To the editor:
In response to Donna Steele’s opinion piece (“Your property rights are in small print,” Oct. 11, A4), how is the Hancock County farm community subverting any resident’s interest?
I am not a farmer and have no financial interests in farms. When we moved to a rural area of Hancock County 35 years ago and were surrounded by farm fields; we certainly assumed, without the need to read any covenants, that we’d experience farm smells and every other annoyance associated with farming. This is the essence of “living in the country.”
Our farm neighbors spend their lives as land stewards and are often model generational farm families hoping to pass their farms and their passion for farming on to children, grandchildren and grandchildren’s grandchildren. These farmers were on this land before Greenfield, New Palestine, Fortville or McCordsville were spawned. Hancock County has excellent farmland, and our farmers feed many times the population of this county.
Farmers in this county are taxed on their property at a higher rate than any residential property owner while using fewer tax-supported services per capita. Taxpayer subsidies to farmers are not a new phenomenon and have certainly existed during my 70 years on Earth. There most likely are abuses to the program; however, the programs were designed to keep farmers in operation by stabilizing crop prices to ensure that Americans never walked into a supermarket only to find the shelves bare.
I’m certainly not an expert in confined feeding operations, but I am aware of state laws that tightly control manure operations at such facilities. If these laws are not being enforced we’ve got a systemic failure of enforcement, not a justification for eliminating ordinances that protect the ability of farm owners to stay in operation.
And when it comes to county road surfaces being damaged by farm equipment, feel free to leave the road gravel only. Farm equipment and farm trucks travel up and down the roads surrounding our home year-round and never cause the amount of damage that auto traffic creates when cars and trucks are detoured off the state highway onto the county roads for six months. Farm equipment doesn’t require roads to be paved — the roads are paved to satisfy the town and city residents.
If the Right to Farm Deed Restriction is unconstitutional, why hasn’t it been taken to court for a ruling? Certainly potential residents should be made aware that living in a rural area is not the same as living in an urban area.
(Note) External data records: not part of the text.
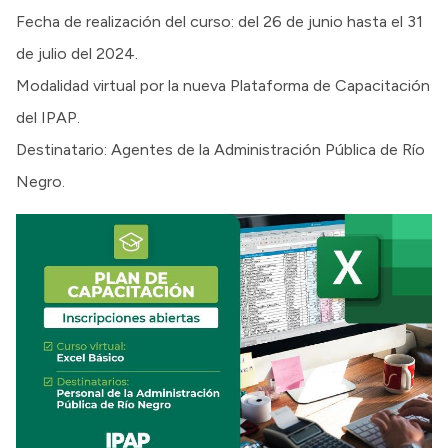
Fecha de realización del curso: del 26 de junio hasta el 31
de julio del 2024.
Modalidad virtual por la nueva Plataforma de Capacitación
del IPAP.
Destinatario: Agentes de la Administración Pública de Río
Negro.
Maybe landowners and Realtors could be required to provide a copy of the Right to Farm Deed Restriction in large bold print to prospective residents.
Those desiring to move into the county should be required to sign a statement that they have visited a least five farming operations in the county, to include at least one CFO, and are totally aware of the sounds, smells and sights associated with modern farming operations.
Or, Ms. Steele’s advice could be followed and the current county commissioners pressured into, or future commissioners elected who would, eliminate the deed restriction so that agriculture can disappear from Hancock County and we can all experience the urban sprawl approaching our county on both the western and northern boundaries.